What to work on =>
Scan the material below and copy every line holding the word "майно".

Data for analysis =>
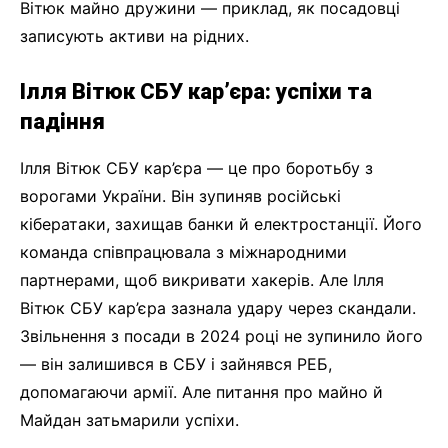
Вітюк майно дружини — приклад, як посадовці
записують активи на рідних.
Ілля Вітюк СБУ кар’єра: успіхи та
падіння
Ілля Вітюк СБУ кар’єра — це про боротьбу з
ворогами України. Він зупиняв російські
кібератаки, захищав банки й електростанції. Його
команда співпрацювала з міжнародними
партнерами, щоб викривати хакерів. Але Ілля
Вітюк СБУ кар’єра зазнала удару через скандали.
Звільнення з посади в 2024 році не зупинило його
— він залишився в СБУ і зайнявся РЕБ,
допомагаючи армії. Але питання про майно й
Майдан затьмарили успіхи.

Final answer =>
Вітюк майно дружини — приклад, як посадовці
допомагаючи армії. Але питання про майно й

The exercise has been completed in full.